Christopher Moore’s insightful and creative look into the life of Jesus has become one of my “top ten all-time favorites” in the fiction category. Lamb is precisely that: FICTION. It is by turns historically accurate and anachronistic, biblically reliable and remarkably imaginative, and always a rollicking ride.

The premise of the book: two thousand years after Jesus’ crucifixion, his best friend from childhood, a man named Levi, called “Biff,” has been brought back to life in order to tell the story of Jesus as only his closest companion would know it. He ends up in the United States in the late twentieth century, being watched over by the angel Raziel in a hotel room. While Raziel watches daytime television with nearly unparalled obsessiveness, Biff writes his Gospel.

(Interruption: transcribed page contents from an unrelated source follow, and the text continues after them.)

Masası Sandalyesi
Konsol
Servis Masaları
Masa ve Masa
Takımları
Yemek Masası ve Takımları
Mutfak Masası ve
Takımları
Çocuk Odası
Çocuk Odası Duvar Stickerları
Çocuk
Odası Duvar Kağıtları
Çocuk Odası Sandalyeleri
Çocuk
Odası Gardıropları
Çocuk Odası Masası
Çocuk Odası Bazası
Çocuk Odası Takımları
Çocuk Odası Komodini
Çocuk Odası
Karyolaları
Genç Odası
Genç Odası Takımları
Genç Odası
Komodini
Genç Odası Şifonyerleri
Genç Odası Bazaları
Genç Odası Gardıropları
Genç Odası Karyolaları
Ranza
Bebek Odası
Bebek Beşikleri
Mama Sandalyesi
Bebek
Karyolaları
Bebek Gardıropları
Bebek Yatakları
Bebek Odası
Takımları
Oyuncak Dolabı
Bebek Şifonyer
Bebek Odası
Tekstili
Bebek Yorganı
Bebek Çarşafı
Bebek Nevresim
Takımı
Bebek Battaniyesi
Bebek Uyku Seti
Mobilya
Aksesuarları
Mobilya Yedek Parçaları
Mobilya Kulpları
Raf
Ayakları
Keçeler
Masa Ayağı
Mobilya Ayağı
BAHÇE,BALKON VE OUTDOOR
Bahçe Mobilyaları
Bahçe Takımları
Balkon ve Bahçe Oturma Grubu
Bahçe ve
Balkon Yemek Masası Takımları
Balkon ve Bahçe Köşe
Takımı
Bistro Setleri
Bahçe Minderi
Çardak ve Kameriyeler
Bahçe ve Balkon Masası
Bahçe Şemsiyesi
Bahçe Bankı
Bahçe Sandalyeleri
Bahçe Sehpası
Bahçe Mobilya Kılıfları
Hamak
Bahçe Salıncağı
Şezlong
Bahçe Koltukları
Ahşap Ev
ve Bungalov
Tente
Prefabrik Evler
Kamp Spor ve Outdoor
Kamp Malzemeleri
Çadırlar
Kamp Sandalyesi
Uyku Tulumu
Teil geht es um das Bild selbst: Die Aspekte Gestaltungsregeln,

According to Biff, the untold years of Jesus’ boyhood and young adulthood were rich with adventures and filled with insights into the person and the character of the Messiah. Through Moore’s astonishing imagination and keen sense of Jesus (here called Joshua), the reader encounters the Messiah as a young man who is searching for his way in the world, deciphering his unusual vocation, and always bearing God’s heart of love and compassion for the world.

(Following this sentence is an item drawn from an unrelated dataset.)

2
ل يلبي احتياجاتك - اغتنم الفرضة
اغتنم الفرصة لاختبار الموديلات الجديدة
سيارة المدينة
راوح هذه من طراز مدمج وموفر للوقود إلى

The book opens on the first day that Biff met Joshua. They were six years old, with Joshua (“the man who would save the world”) busy bringing a lizard back to life, again and again, after his little brother “smote it mightily” with a rock. This opening scene speaks clearly about the Jesus portrayed in this story: one whose very nature it is to bring life and healing and mercy to those around him.

In one particularly marvelous scene, for instance, Biff and Joshua find themselves in a market in Antioch. Joshua decides to practice his healing skills on the unsuspecting crowd, and ends up running haphazardly through the throng of people, healing them as he goes, and finding extraordinary joy in the experience.

“Joshua was bumping people in the crowd as he passed, seemingly on purpose, and murmuring just loud enough so I could hear him each time he hit someone with a shoulder or an elbow. ‘Healed that guy. Healed her. Stopped her suffering. Healed him. Comforted him. Ooo, that guy was just stinky. Healed her. Whoops, missed. Healed. Healed. Comforted. Calmed.'”

When Biff admonishes Joshua to stop this behavior due to the risk of his being found out, Joshua replies with a mixture of bliss and helplessness: “But I love these people,” Josh said.

And therein lies Moore’s best insight into the heart of God, embodied in the person of the Messiah. Whenever there is a moment of doubt, Joshua errs on the side of compassion and empathy; it is simply his nature to do so. This occurs again in two very troubling passages in which horrific violence leads to rampant death. In the face of the brutality of the world, Joshua heals people, saves children from the carnage of sacrificial death, and screams out, “No more!” In his love for the world, Joshua simply cannot bear to see suffering, and ultimately decides that he must take it on himself.

A large portion of the book contains stories of the adventures which Biff and Joshua have while visiting the three wise men who, according to tradition, were the first gentiles to see the baby Jesus in Bethlehem. According to Lamb, Gaspar, Melchior, and Balthasar are all sages of their various spiritual traditions. From each of them Joshua garners skills and talents and insights which he later incorporates into his public ministry in Galilee.

The book ends with a couple of rather shocking surprises, one at the time of Jesus’ crucifixion, and another two thousand years later. So as not to spoil the conclusion, allow this to suffice: Moore’s astonishing creativity applies even to areas which are difficult and distasteful, not just to the clever or off-colored.

I cannot recommend this book to my confirmation students or to members of my parish for whom some portions of the content might present a “stumbling block” for faith. For adult readers who are not afraid to re-think Jesus as a person, however, or for those whose only religious imagination has been molded by a dull piety, I recommend this book highly. Ultimately, this is a book of faith. In the scene in which Joshua and Biff are departing from Melchior’s house, for instance, the wise man makes his bold confession: “We were seekers. You are that which is sought, Joshua. You are the source. The end is divinity, in the beginning is the word. You are the word.”